Jedenfalls steht ‘das Digitale’ als Chiffre für Technologie jenseits ihrer gesellschaftlichen Ursachen und Wirkung. Keine Rede ist von der Zerlegung von Arbeit in ihre kleinsten Einzelteile, wie beispielsweise in den Fulfillment-Center von Amazon, oder bei Dienstleistern wie Uber oder Lieferdiensten. Diese erlaubt es Unternehmen, aus den Arbeitenden noch das letztmögliche Stück Leistung heraus zu optimieren. 

Keine Rede ist von Finanzspekulationen an der Börse im mikroskopischen Bereich mittels Computeralgorithmen, die sich jeglicher demokratischer Kontrolle entziehen.

Keine Rede ist von den Clickworker*innen, die für die Algorithmen Künstlicher Intelligenz täglich hunderte von Bildern beschriften, und diese somit überhaupt erst zu Daten machen.

Keine Rede ist von den unterbezahlten Content-Moderator*innen, welche für Social-Media-Platformen die schlimmsten pornographischen und gewalttätigen Posts auf Kosten ihrer eigenen psychischen Gesundheit herausfiltern.

Diese Auswirkungen des Digitalen sind durch zahlreiche Künstler*innen bearbeitet wurden, die jedoch in dieser Ausstellung auffällig abwesend sind.

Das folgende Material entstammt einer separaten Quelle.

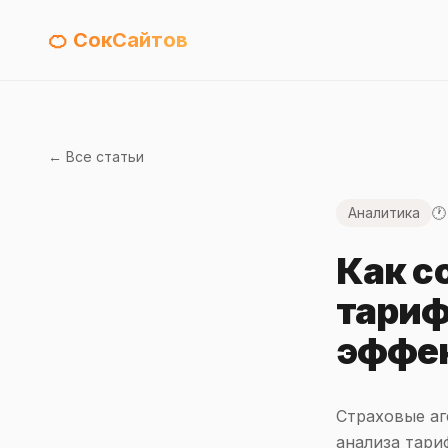
🍊 СокСайтов
← Все статьи
Аналитика
🕐
Как с
тариф
эффек
Страховые аг
анализа тари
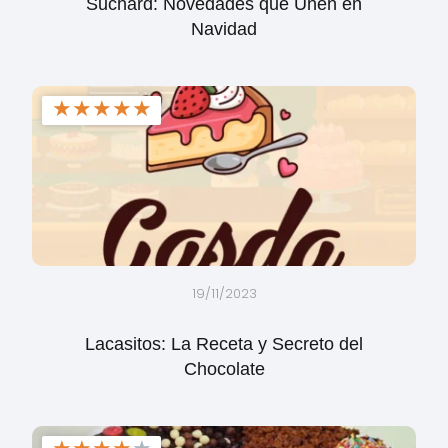
Suchard: Novedades que Unen en
Navidad
★
★
★
★
★
19/11/2023
Lacasitos: La Receta y Secreto del
Chocolate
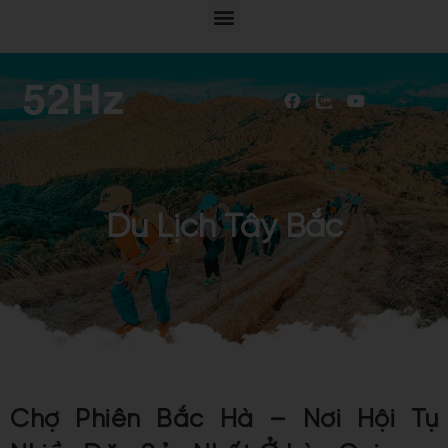
Du Lịch Tây Bắc
Chợ Phiên Bắc Hà – Nơi Hội Tụ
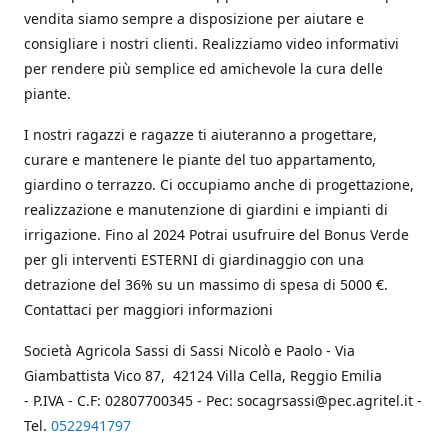
vendita siamo sempre a disposizione per aiutare e
consigliare i nostri clienti. Realizziamo video informativi
per rendere più semplice ed amichevole la cura delle
piante.
I nostri ragazzi e ragazze ti aiuteranno a progettare,
curare e mantenere le piante del tuo appartamento,
giardino o terrazzo. Ci occupiamo anche di progettazione,
realizzazione e manutenzione di giardini e impianti di
irrigazione. Fino al 2024 Potrai usufruire del Bonus Verde
per gli interventi ESTERNI di giardinaggio con una
detrazione del 36% su un massimo di spesa di 5000 €.
Contattaci per maggiori informazioni
Società Agricola Sassi di Sassi Nicolò e Paolo - Via
Giambattista Vico 87, 42124 Villa Cella, Reggio Emilia
- P.IVA - C.F: 02807700345 - Pec: socagrsassi@pec.agritel.it -
Tel.
0522941797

Allenfalls einen zaghaften und verklausulierten Hinweis auf die Zensur im totalitären China gab es in einer der Arbeiten. Den Schlusspunkt hätte eigentlich eine Selfie-Station mit Dateneingabe angebunden an Palantirs Gotham-Überwachungssoftware bilden können. Soweit wollten die Kurator*innen nicht gehen. Stattdessen wurde den Sponsoren Palantir und der Deutschen Telekom ein inhaltliches Podium im Rahmen des Auftaktsymposiums gegeben.

Die Show kündigt auf ihrer Homepage “spektakuläre Kunst” an. Kunst als Spektakel. Dies scheint auch das Maß der Dimensions-Ausstellung zu sein und korrespondiert ganz hervorragend mit dem Ziel der Marke Palantir, dessen CEO Alex Karp auf dem Auftaktpodium neben Sigmar Gabriel, dem Chef der Telekom und den Kurator*innen Platz nehmen durfte. Nicht zufällig gibt Palantir zur selben Zeit ein Buch mit dem Titel „Von Artificial zu Augmented Intelligence – Was wir von der Kunst lernen können, um mit Software die Zukunft zu gestalten“ heraus. Auch in Interviews mit Palantir-Chef Alex Karp wird klar, dass die Ausstellungsbeteiligung über ein „Art-washing“ hinausgeht: Hier soll nicht nur die eigene Marke ins positive Licht der Kunst gestellt werden, sondern der Begriff von freier Kunst selbst angeeignet werden, um für die Programmierer von Überwachungssoftware als „Kolonie von Künstlern“ (Alex Karp) größtmögliche Freiheit ohne Verantwortung einzufordern.

Zusammenfassend: Die Ausstellung Dimensions erscheint als ein Versuch, von der politischen Dimension des Digitalen abzulenken und die Geschichte des Digitalen vornehmlich als ästhetisches Phänomen zu vereinnahmen. Fragen nach demokratischer Kontrolle von Überwachungstechnologien und nach der Aneignung von Daten durch Konzerne wie Palantir werden somit ausmanövriert.

Unsere Forderungen

Wir fordern ein kritisches Verhalten gegenüber Ausstellungen,  die eine entpolitisierte Geschichtsschreibung betreiben.

Wir fordern eine offene Auseinandersetzung und ein Umdenken in Bezug auf Geldgeber*innen – vorzugsweise eine Diskussion, die nicht durch die Sponsoren kooptiert werden kann, indem sie das Setting nach ihrem Gutdünken kontrollieren.

Wir fordern das Entwickeln ethischer Leitlinien zur Förderung von Kunstausstellungen. Dazu bedarf es einer Diskussion der Leipziger freien Kunsträume zu solchen Leitlinien.

Wir fordern eine stärkere Förderung der freien Szene durch die Stadt Leipzig, um solch toxische Sponsorenschaft  zu verhindern."